__Directions for this task__
Copy out all lines from the material that contain the string "each".

__Records to process__
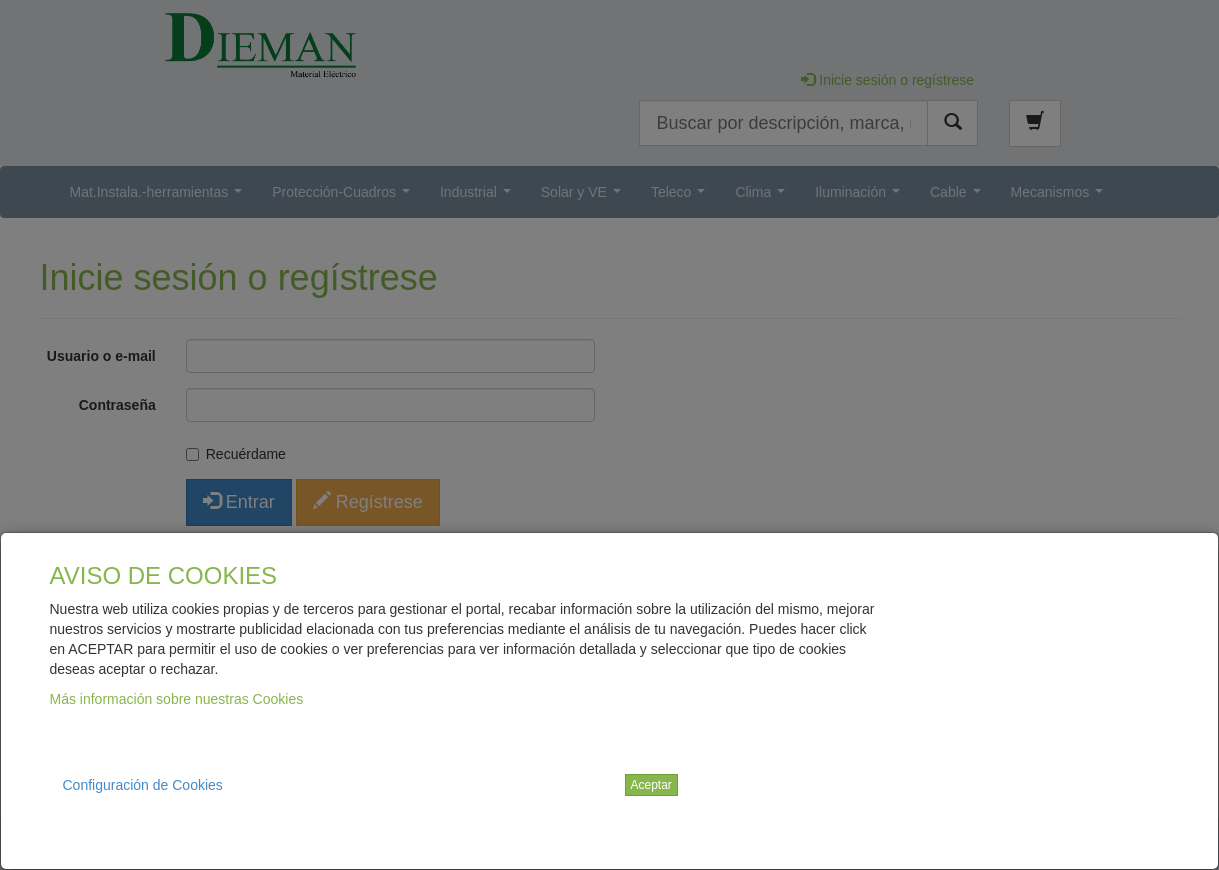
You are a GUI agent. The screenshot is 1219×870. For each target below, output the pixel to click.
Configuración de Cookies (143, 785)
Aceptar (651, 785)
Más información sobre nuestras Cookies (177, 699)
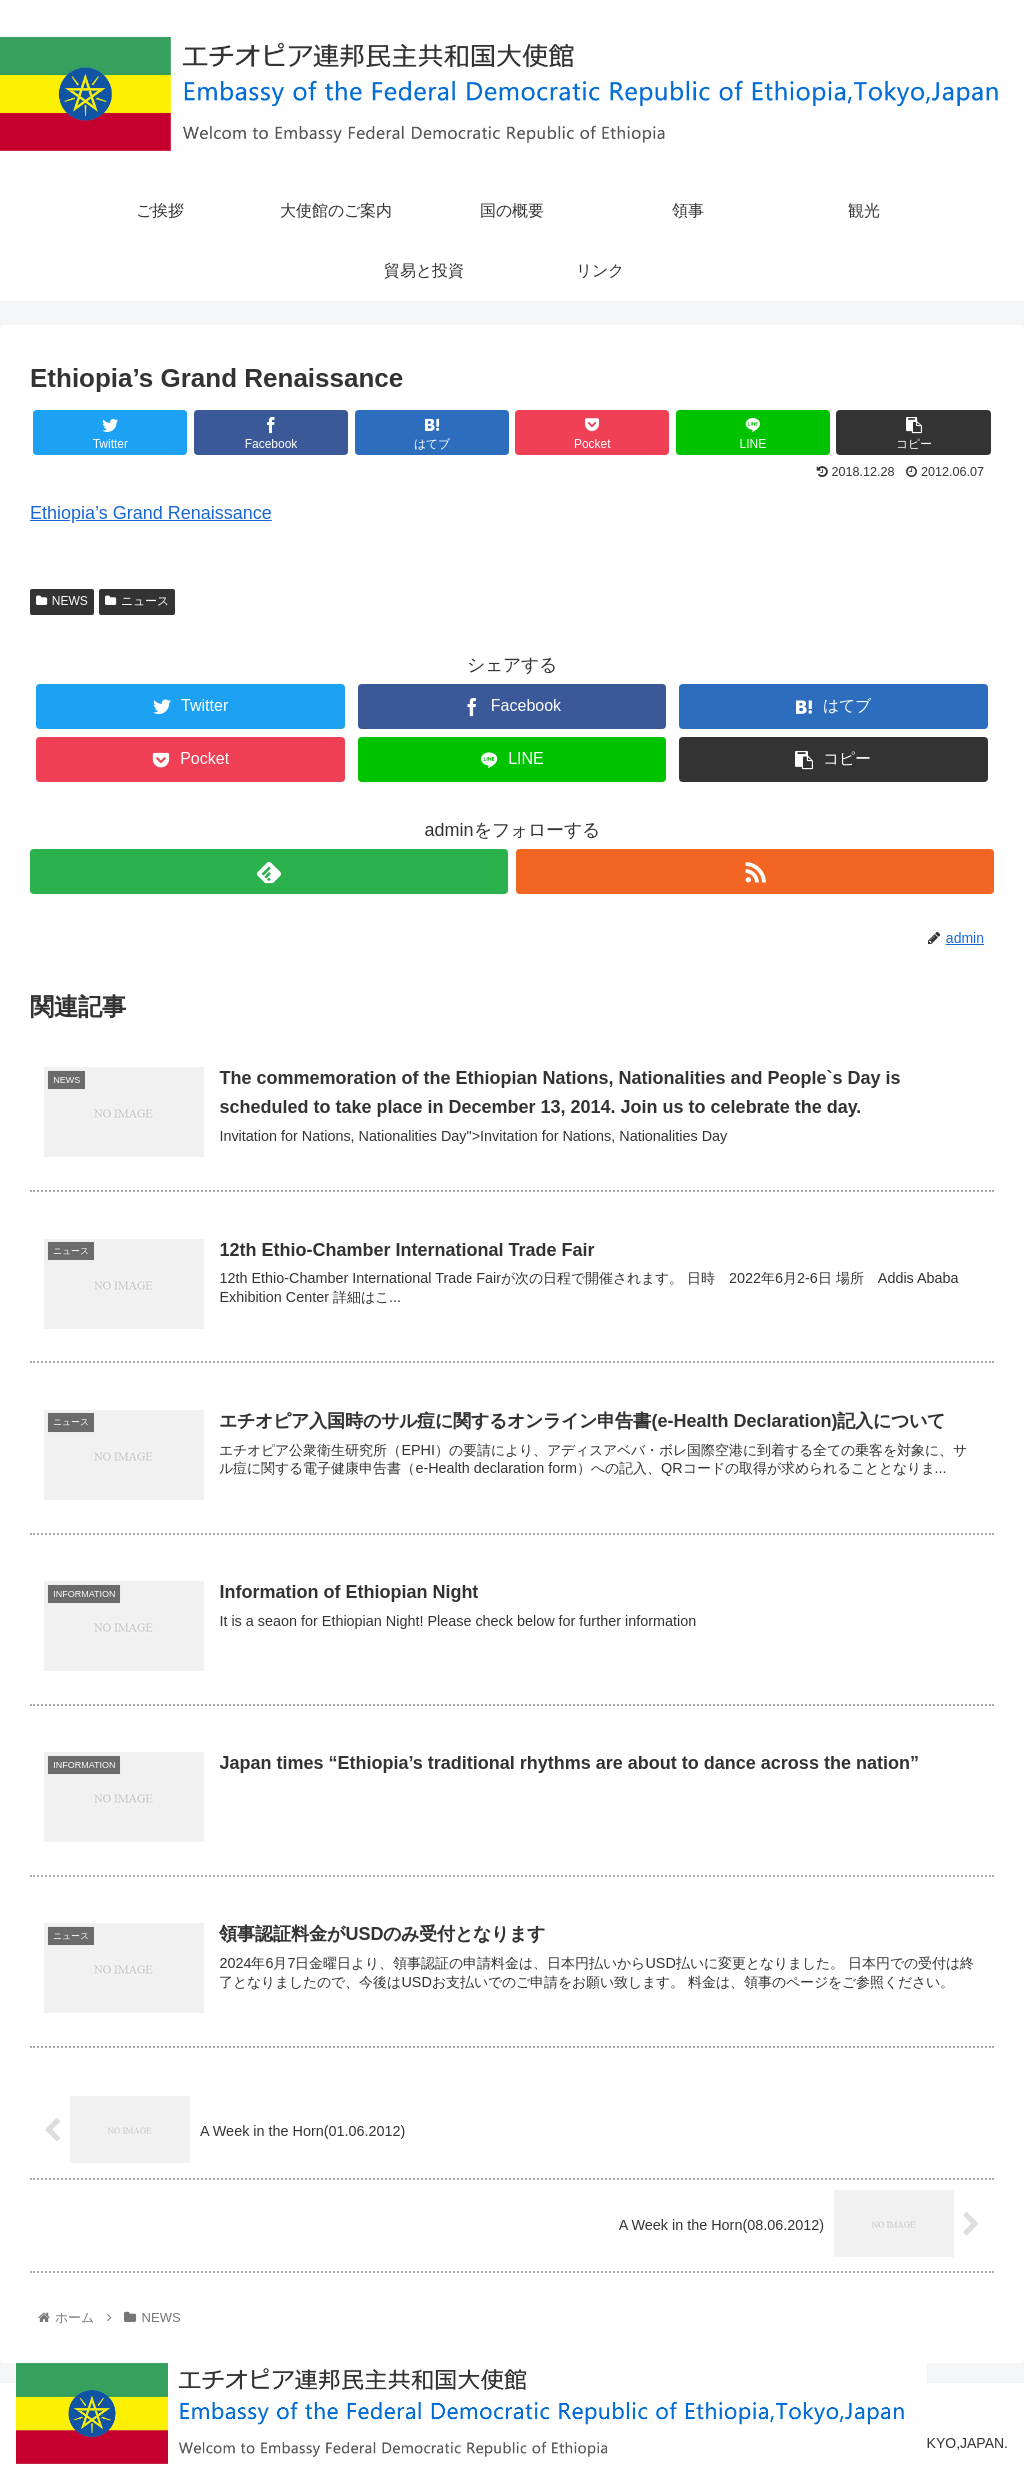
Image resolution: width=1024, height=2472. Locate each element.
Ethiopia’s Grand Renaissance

__Solution to the exercise__
You are a GUI agent. The screenshot is 1219×870. For each target below, output the pixel to click.
Image resolution: width=1024, height=2472. Locate each element.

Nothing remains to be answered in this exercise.